Allan Albright apoyaba la cabeza en las manos. Le había advertido que tuviera cuidado con el turno de preguntas, que si no podía dejar de lado una observación hostil o provocadora, si no renunciaba a meterse en camisa de once varas, lo mejor sería prescindir del coloquio. Y que no debía estar «tan dispuesta a devolver el golpe».
—Pero me gusta devolver el golpe —había replicado ella.
—Pues no debes hacerlo la primera vez, ni siquiera la segunda —le advirtió Allan.
Su lema era «sé amable dos veces». Ruth aprobaba esta idea, en principio, pero le resultaba difícil seguir el consejo.
Según Allan, era conveniente hacer caso omiso de las dos primeras groserías. Si alguien te provocaba o era abiertamente hostil por tercera vez, entonces le dabas su merecido. Tal vez este principio era demasiado «caballeroso» para que Ruth se atuviera a él.
La estampa de Allan con la cabeza entre las manos, prueba inequívoca de que estaba en desacuerdo con su actitud, irritó a Ruth. ¿Por qué se sentía tan a menudo inclinada a criticarle? En general, admiraba los hábitos de Allan, por lo menos sus hábitos de trabajo, y no dudaba de que ejercía una buena influencia sobre ella.
Lo que Ruth Cole necesitaba era un editor para su vida más que para sus novelas. (En este punto, incluso Hannah Grant se habría mostrado de acuerdo con ella.)
—¿Más preguntas? —inquirió Ruth.
Había procurado parecer jovial, incluso conciliadora, pero no podía ocultar la animosidad en su voz. No había formulado una invitación al público, sino que había lanzado un desafío.
—¿De dónde saca sus ideas? —preguntó algún alma inocente a la autora.
No veía a su interlocutor; era una voz extrañamente asexuada, perdida en la gran sala. Allan puso los ojos en blanco. Aquello era lo que él llamaba «la pregunta de la compra», la cómoda especulación de que uno compraba los ingredientes para fabricar una novela.
—Mis novelas no se basan en ideas —respondió Ruth—. No tengo ninguna idea. Empiezo con los personajes, lo cual me conduce a los problemas que ellos son propensos a tener, y esto, a su vez, siempre origina un relato.
(Eddie, entre bastidores, tenía la sensación de que debería tomar notas.)
—¿Es cierto que nunca ha tenido un trabajo, un empleo auténtico?
Volvía a ser el joven impertinente, el que le había preguntado por qué se repetía. Ella no le había provocado; aquel hombre volvía a asediarla sin que le hubiera invitado.
Era cierto que Ruth nunca había tenido un empleo «auténtico», pero antes de que pudiera responder a la insinuante pregunta, Allan Albright se levantó de su asiento y, dándose la vuelta, se dirigió al joven descortés que estaba al fondo de la sala.

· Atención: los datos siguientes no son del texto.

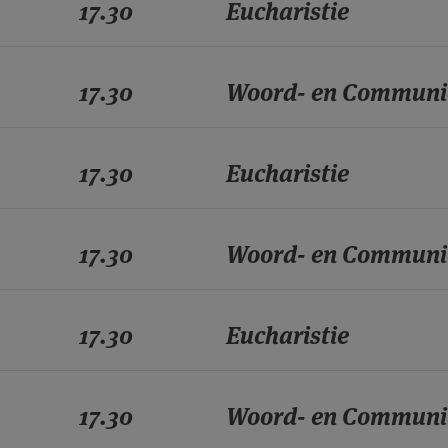
17.30
Eucharistie
17.30
Woord- en Communi
17.30
Eucharistie
17.30
Woord- en Communi
17.30
Eucharistie
17.30
Woord- en Communi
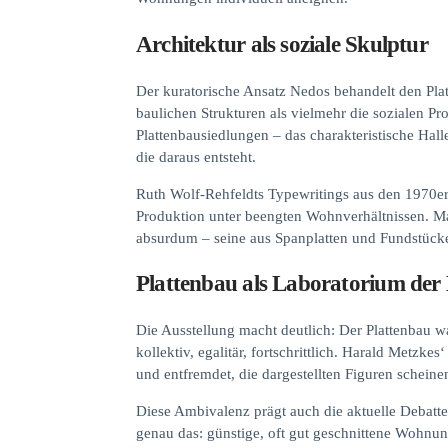
Architektur als soziale Skulptur
Der kuratorische Ansatz Nedos behandelt den Plat
baulichen Strukturen als vielmehr die sozialen P
Plattenbausiedlungen – das charakteristische Ha
die daraus entsteht.
Ruth Wolf-Rehfeldts Typewritings aus den 1970er 
Produktion unter beengten Wohnverhältnissen. Ma
absurdum – seine aus Spanplatten und Fundstück
Plattenbau als Laboratorium de
Die Ausstellung macht deutlich: Der Plattenbau w
kollektiv, egalitär, fortschrittlich. Harald Metzk
und entfremdet, die dargestellten Figuren schei
Diese Ambivalenz prägt auch die aktuelle Debatte
genau das: günstige, oft gut geschnittene Wohnun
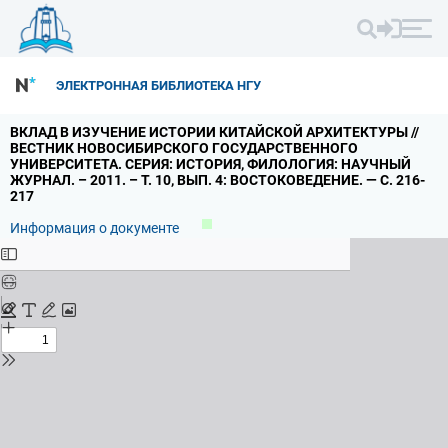
ЭЛЕКТРОННАЯ БИБЛИОТЕКА НГУ
ВКЛАД В ИЗУЧЕНИЕ ИСТОРИИ КИТАЙСКОЙ АРХИТЕКТУРЫ //
ВЕСТНИК НОВОСИБИРСКОГО ГОСУДАРСТВЕННОГО
УНИВЕРСИТЕТА.
СЕРИЯ: ИСТОРИЯ,
ФИЛОЛОГИЯ: НАУЧНЫЙ
ЖУРНАЛ.
– 2011.
– Т.
10,
ВЫП.
4: ВОСТОКОВЕДЕНИЕ.
— С.
216-
217
Информация о документе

—¡Ser escritor es un trabajo auténtico, gilipollas! —exclamó.
Ruth sabía que su editor había llevado la cuenta y, según sus cálculos, había sido amable dos veces.
Unos aplausos tibios siguieron al arranque de Allan. Cuando éste se volvió hacia el escenario, de cara a Ruth, le hizo la seña característica, movió el pulgar de la mano derecha a lo ancho de la garganta, como un cuchillo, lo cual significaba: «Vete de ahí».

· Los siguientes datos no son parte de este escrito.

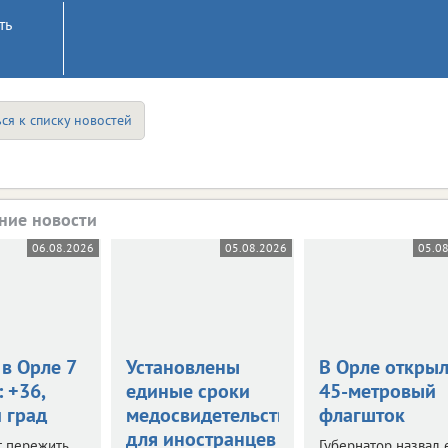
ть
ся к списку новостей
ние новости
06.08.2026
05.08.2026
05.0
в Орле 7
Установлены
В Орле откры
: +36,
единые сроки
45-метровый
 град
медосвидетельствования
флагшток
для иностранцев
т пережить
Губернатор назвал 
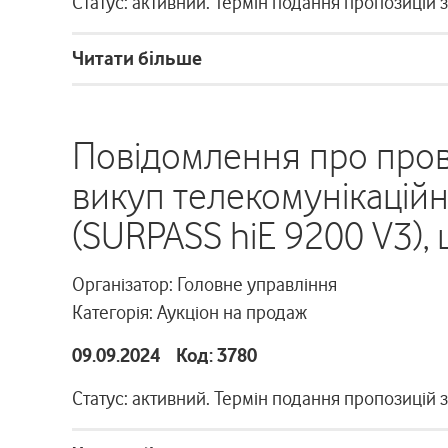
Статус: активний. Термін подання пропозицій 
Читати більше
Повідомлення про пров
викуп телекомунікацій
(SURPASS hiE 9200 V3),
Організатор: Головне управління
Категорія: Аукціон на продаж
09.09.2024 Код: 3780
Статус: активний. Термін подання пропозицій 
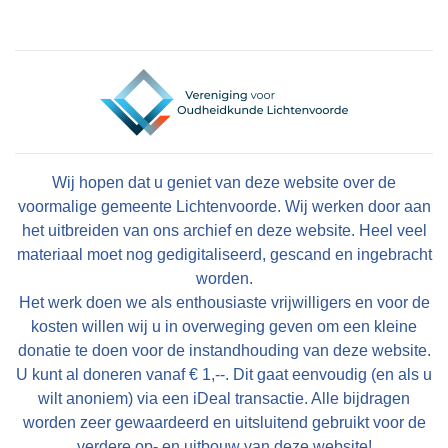
Wij hopen dat u geniet van deze website over de
voormalige gemeente Lichtenvoorde. Wij werken door aan
het uitbreiden van ons archief en deze website. Heel veel
materiaal moet nog gedigitaliseerd, gescand en ingebracht
worden.
Het werk doen we als enthousiaste vrijwilligers en voor de
kosten willen wij u in overweging geven om een kleine
donatie te doen voor de instandhouding van deze website.
U kunt al doneren vanaf € 1,--. Dit gaat eenvoudig (en als u
wilt anoniem) via een iDeal transactie. Alle bijdragen
worden zeer gewaardeerd en uitsluitend gebruikt voor de
verdere op- en uitbouw van deze website!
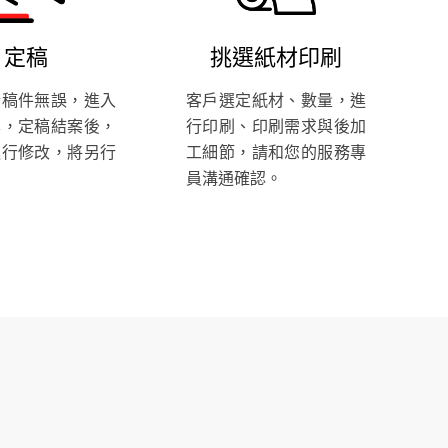
定稿
挑選紙材印刷
計稿件無誤，進入
客戶選定紙材、數量，進
案，定稿結案後，
行印刷、印刷需求與後加
進行修改，將另行
工細節，請和您的服務專
員溝通確認。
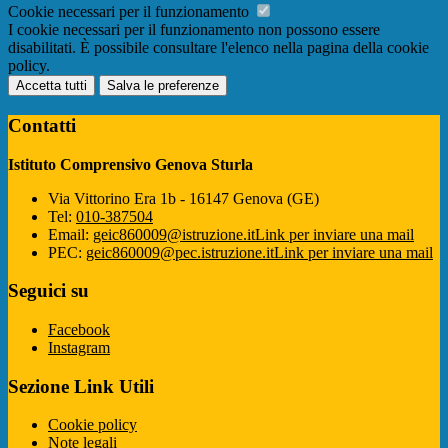
Cookie necessari per il funzionamento
I cookie necessari per il funzionamento non possono essere
disabilitati. È possibile consultare l'elenco nella pagina della cookie
policy.
Accetta tutti
Salva le preferenze
Contatti
Istituto Comprensivo Genova Sturla
Via Vittorino Era 1b - 16147 Genova (GE)
Tel:
010-387504
Email:
geic860009@istruzione.it
Link per inviare una mail
PEC:
geic860009@pec.istruzione.it
Link per inviare una mail
Seguici su
Facebook
Instagram
Sezione Link Utili
Cookie policy
Note legali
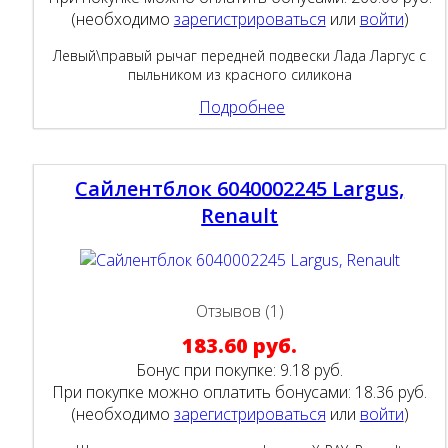
(необходимо
зарегистрироваться
или
войти
)
Левый\правый рычаг передней подвески Лада Ларгус с
пыльником из красного силикона
Подробнее
Сайлентблок 6040002245 Largus,
Renault
Отзывов (1)
183.60 руб.
Бонус при покупке:
9.18 руб.
При покупке можно оплатить бонусами:
18.36 руб.
(необходимо
зарегистрироваться
или
войти
)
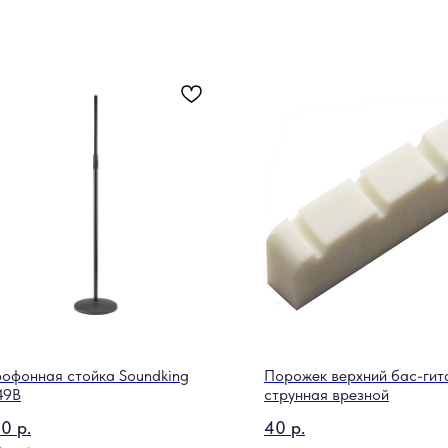
офонная стойка Soundking
Порожек верхний бас-гит
49B
струнная врезной
60
р.
40
р.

—Gracias, muchas gracias de nuevo —dijo Ruth al público.
Camino de los bastidores, se detuvo una sola vez, para volverse y saludar al público agitando la mano. La gente aún aplaudía calurosamente.
—¿Cómo es que no firma ejemplares? —gritó el que la había acosado—. ¡Todos los demás escritores lo hacen!

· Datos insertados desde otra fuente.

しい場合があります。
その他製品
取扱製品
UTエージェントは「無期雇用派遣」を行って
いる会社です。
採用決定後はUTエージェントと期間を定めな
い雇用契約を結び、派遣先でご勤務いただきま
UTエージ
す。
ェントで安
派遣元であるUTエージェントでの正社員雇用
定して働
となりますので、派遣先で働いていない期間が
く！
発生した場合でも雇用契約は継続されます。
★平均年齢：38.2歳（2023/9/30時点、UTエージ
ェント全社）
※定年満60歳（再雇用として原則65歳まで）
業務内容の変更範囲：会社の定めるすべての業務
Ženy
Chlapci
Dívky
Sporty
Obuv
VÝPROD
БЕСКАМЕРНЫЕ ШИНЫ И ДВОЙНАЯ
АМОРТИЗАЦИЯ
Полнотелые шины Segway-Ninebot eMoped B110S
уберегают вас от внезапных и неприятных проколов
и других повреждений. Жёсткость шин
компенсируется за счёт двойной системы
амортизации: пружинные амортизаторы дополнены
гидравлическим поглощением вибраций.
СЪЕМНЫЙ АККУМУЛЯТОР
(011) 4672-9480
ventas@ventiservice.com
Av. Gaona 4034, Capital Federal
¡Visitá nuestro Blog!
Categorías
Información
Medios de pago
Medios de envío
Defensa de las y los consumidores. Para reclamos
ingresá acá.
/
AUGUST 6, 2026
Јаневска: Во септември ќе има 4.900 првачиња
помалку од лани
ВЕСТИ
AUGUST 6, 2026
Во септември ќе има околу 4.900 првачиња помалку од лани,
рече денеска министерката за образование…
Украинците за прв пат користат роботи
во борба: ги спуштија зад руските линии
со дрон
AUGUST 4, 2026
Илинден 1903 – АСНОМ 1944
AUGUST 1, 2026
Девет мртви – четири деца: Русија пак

Antes de que ella prosiguiera su camino, Allan se puso en pie de nuevo y se volvió. Ruth ya sabía que Allan haría un corte de mangas a su atormentador. Era muy proclive a hacer ese gesto.
Pensó que Allan le gustaba de veras, y que él se preocupaba mucho por su bienestar, pero no podía negar que también le irritaba.
Cuando estuvieron en el camerino, Allan la irritó una vez más.
—¡No has mencionado ni una sola vez el título del libro! —Eso fue lo primero que le dijo, y ella se preguntó si jamás daba un respiro a su papel de editor.
—Se me olvidó.
—Creía que no ibas a leer el primer capítulo —añadió Allan—. Me dijiste que lo considerabas demasiado cómico y que no era representativo del conjunto de la novela.
—Pues cambié de idea. De repente quise ser cómica.
—No has hecho mondarse a la gente de risa durante el coloquio —le recordó Allan.
—Por lo menos no he llamado «gilipollas» a nadie —dijo Ruth.
—Le concedí a ese tipo sus dos oportunidades —replicó Allan.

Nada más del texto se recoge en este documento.